● **Dataset extract**
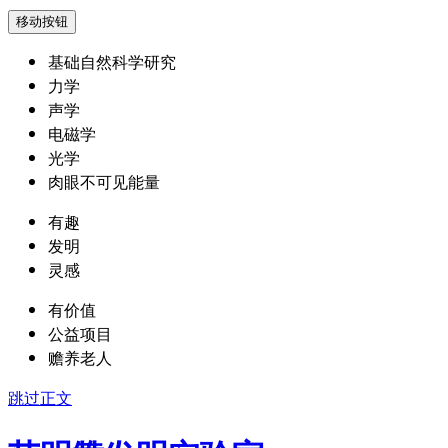
移动按钮
基础自然科学研究
力学
声学
电磁学
光学
肉眼不可见能量
有趣
发明
灵感
有价值
公益项目
赡养老人
跳过正文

● **What you have to do**
Starting at the first entry above and ending at the last, write everything out exactly except the pictures.

● **Reply to the task**
移动按钮
基础自然科学研究
力学
声学
电磁学
光学
肉眼不可见能量
有趣
发明
灵感
有价值
公益项目
赡养老人
跳过正文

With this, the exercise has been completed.